Washington’s Celebrity Journalism Hits Istanbul
David Ignatius handles Tayyip Erdoğan with kid gloves.

Washington Post columnist David Ignatius


Elliott Abrams

Turkey is a complex country, but there are two key developments there that demand attention.

One is the increasing repression. Today there are more than 100 journalists in prison, more than in China. The European Federation of Journalists has launched a campaign called “Set Turkish Journalists Free.” Human Rights Watch has reported that “a Turkish court’s verdict on January 17, 2012, that there was no state involvement or organized plot behind the 2007 shooting of the Turkish Armenian journalist Hrant Dink is a travesty of justice.” The Committee to Protect Journalists has criticized Prime Minister Tayyip Erdoğan for his crackdown on independent journalism: “Erdoğan sought to link journalists who cover Kurdish separatist issues with the separatists themselves. In comments directed at those journalists, made at a meeting of the ruling AKP, the prime minister said: ‘Do you have ears? Are you deaf? . . . How long will you make common cause with those who endeavor to turn an easeful country into a restless country?’” CPJ’s European coordinator commented that “we are deeply concerned by Prime Minister Erdoğan’s intemperate statements concerning journalists. Coming from his high office, they are equivalent to instructions to his subordinates to crack down on the independent media.”

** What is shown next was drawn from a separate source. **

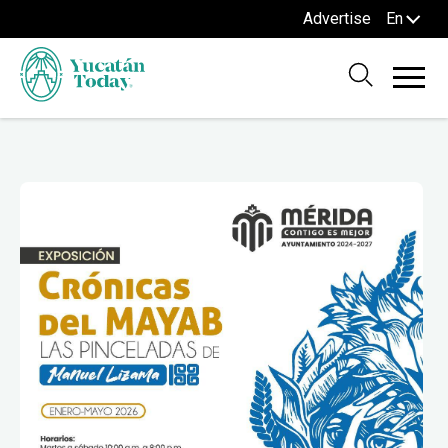
Advertise
En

The second key development is the growing trouble the Turkish economy is in. The Economist commented in April that “the danger now is that a few more years of big current-account deficits, and the debt-creating capital flows that finance them, will leave Turkey less resilient when trouble strikes. Few countries that run big external deficits have avoided subsequent stresses. You don’t need to stand atop the Galata tower to see problems ahead.” Others have used stronger language: “Turkey’s high-flying economy, which expanded at a 10 percent annual rate of gross domestic product growth during the first half of 2011, will crash-land in 2012,” said the financier and commentator David Goldman. He explains: “The impetus behind the country’s recent economic growth has been a stunning rate of credit expansion, which reached 30 percent for households and 40 percent for business in 2011.” Where does the money go? Turkey “is running a current account deficit equal to 11 percent of GDP to promote a consumer buying spree while cutting imports of capital goods that would contribute to future productivity.” Goldman notes that “in some respects, Erdoğan’s bubble recalls the experiences of Argentina in 2000 and Mexico in 1994 where surging external debt produced short-lived bubbles of prosperity, followed by currency devaluations and deep slumps.”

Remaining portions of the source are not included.